2) Possibly getting a legitimate lead to a potential buyer at an open house, doesn't automatically turn that same person into a buyer who has agreed to use your services for their house search.
As to listed vs sold price and time on the market, I've been told both are unreliable. Here's why - A house may be originally listed for 6 months in 1/09 for say 300k. Couldn't that same property have be renewed/relisted multiple times at lower prices before it sells? Lets say it relists in 7/10 for 200k and sells that day for $200k. Wouldn't the time on the market then be 1 day and also show that it sold for 100% of asking price?
Last edited by Juan; 12-29-2010 at 10:39 AM.
I interviewed 6 to 8 agents when I was selling.
I gave each a tour and as we walked through I asked them to tell me what needed fixing/improving.
Then we sat down and talked about what they would do to market my house.
Not only was I able to rank the agents but it gave me an idea of the range of value in my home.
The interview process was a pain but it really paid off.
In the end we got 99% of our asking price and were able to pick the closing date.
We went with Brooke, who is on the board.
If you dont let her come over and talk about selling your house I think that would be a big mistake.
Now that is a come true fairy tale.
Originally Posted by Tenzo
Have an address and time frame to confirm?
He's got about 50 PhillyBloggers who can confirm -- we electronically lived through the process with him. :-)
Originally Posted by Braveheart
What ShoshTrvls said regarding Tenzo! That house was beautiful BTW.
Originally Posted by ShoshTrvls
Well, I'm not even in Philly right now so I have no reason to lie to you.
Originally Posted by Braveheart
I'm actually on the board checking some info on the place because I left $$$'s in escrow.
But here it is in Zillow:
2729 Parrish St # 33, Philadelphia, PA 19130 - Zillow
You can check the BRT to see that it was listed for $749K and sold for $741K.
Bought it for $650K four years before that. So I think my agent rocks.

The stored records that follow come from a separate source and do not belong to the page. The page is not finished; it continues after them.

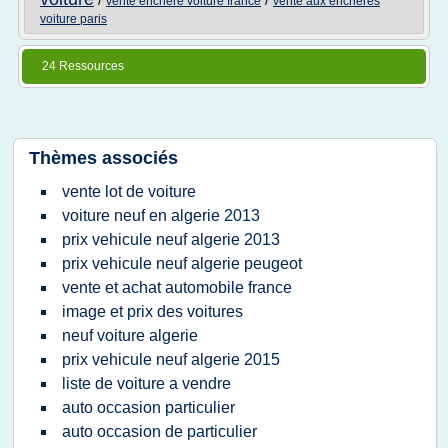
/
/
vente enchere voiture france
vente aux encheres
voiture paris
24 Ressources
Thèmes associés
vente lot de voiture
voiture neuf en algerie 2013
prix vehicule neuf algerie 2013
prix vehicule neuf algerie peugeot
vente et achat automobile france
image et prix des voitures
neuf voiture algerie
prix vehicule neuf algerie 2015
liste de voiture a vendre
auto occasion particulier
auto occasion de particulier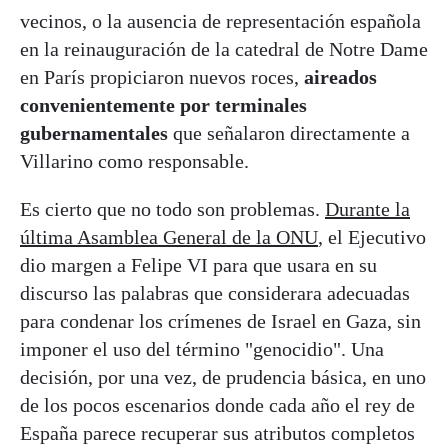
vecinos, o la ausencia de representación española
en la reinauguración de la catedral de Notre Dame
en París propiciaron nuevos roces,
aireados
convenientemente por terminales
gubernamentales
que señalaron directamente a
Villarino como responsable.
Es cierto que no todo son problemas.
Durante la
última Asamblea General de la ONU
, el Ejecutivo
dio margen a Felipe VI para que usara en su
discurso las palabras que considerara adecuadas
para condenar los crímenes de Israel en Gaza, sin
imponer el uso del término "genocidio". Una
decisión, por una vez, de prudencia básica, en uno
de los pocos escenarios donde cada año el rey de
España parece recuperar sus atributos completos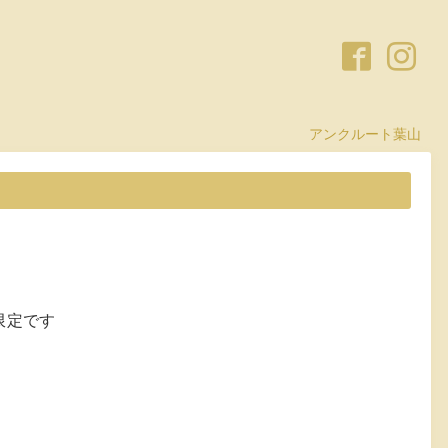
アンクルート葉山
限定です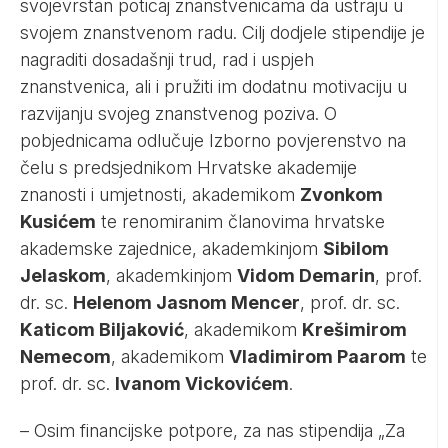
svojevrstan poticaj znanstvenicama da ustraju u
svojem znanstvenom radu. Cilj dodjele stipendije je
nagraditi dosadašnji trud, rad i uspjeh
znanstvenica, ali i pružiti im dodatnu motivaciju u
razvijanju svojeg znanstvenog poziva. O
pobjednicama odlučuje Izborno povjerenstvo na
čelu s predsjednikom Hrvatske akademije
znanosti i umjetnosti, akademikom
Zvonkom
Kusićem
te renomiranim članovima hrvatske
akademske zajednice, akademkinjom
Sibilom
Jelaskom
, akademkinjom
Vidom Demarin
, prof.
dr. sc.
Helenom Jasnom Mencer
, prof. dr. sc.
Katicom Biljaković
, akademikom
Krešimirom
Nemecom
, akademikom
Vladimirom Paarom
te
prof. dr. sc.
Ivanom Vickovićem
.
– Osim financijske potpore, za nas stipendija „Za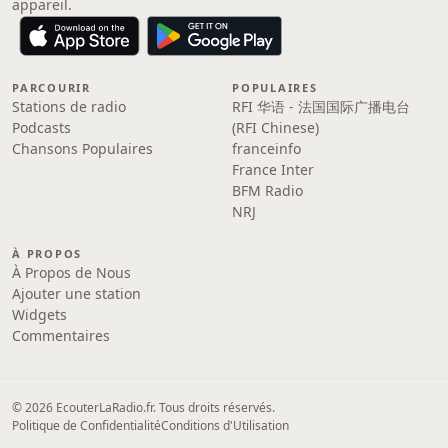
appareil.
PARCOURIR
POPULAIRES
Stations de radio
RFI 华语 - 法国国际广播电台
Podcasts
(RFI Chinese)
Chansons Populaires
franceinfo
France Inter
BFM Radio
NRJ
À PROPOS
À Propos de Nous
Ajouter une station
Widgets
Commentaires
© 2026 EcouterLaRadio.fr. Tous droits réservés.
Politique de Confidentialité
Conditions d'Utilisation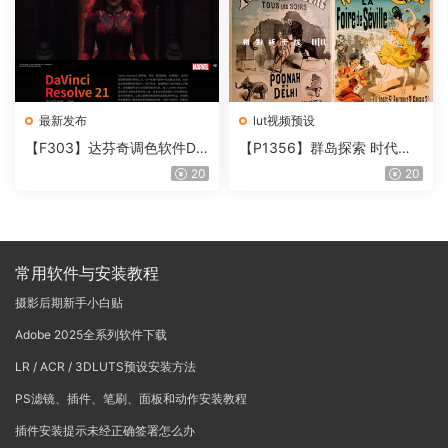
最新发布
lut视频预设
【F303】达芬奇调色软件Da
【P1356】群岛探索 时代马
Vinci Resolve Studio21.0.3
戏团 – QUEST 60 调色预设A
20
20
中文版WIN+MAC
rchipelago Quest CIRQUE É
POQUE
常用软件与安装教程
摄影后期新手小白贴
Adobe 2025全系列软件下载
LR / ACR / 3DLUTS预设安装方法
PS滤镜、插件、笔刷、面板和动作安装教程
插件安装提示未经正确签署怎么办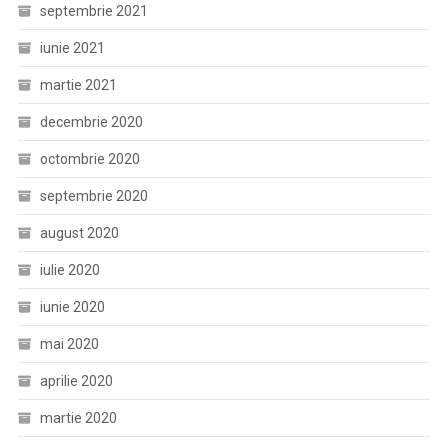
septembrie 2021
iunie 2021
martie 2021
decembrie 2020
octombrie 2020
septembrie 2020
august 2020
iulie 2020
iunie 2020
mai 2020
aprilie 2020
martie 2020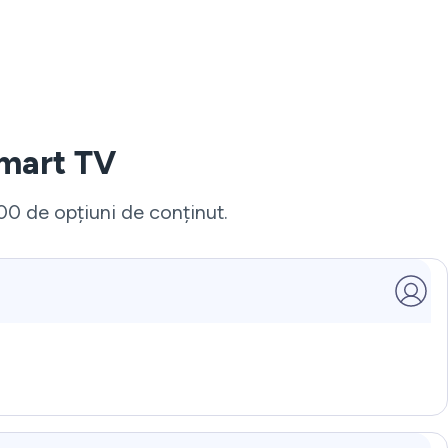
Smart TV
00 de opțiuni de conținut.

(Brooke was working with someone else, but I can't remember his name. Thin guy with red hair, drives a pastel colored Prius. <wink><wink>)
But certainly don't take my word for anything. But I'd suggest taking my advice on interviewing agents.
Thanks. We miss it.
Originally Posted by Alley
(and our friends. But I'll never admit that on THIS board)
we lived right down the street from that place...it does look like a sweet house. that price is also why we couldn't afford to buy in Fairmount.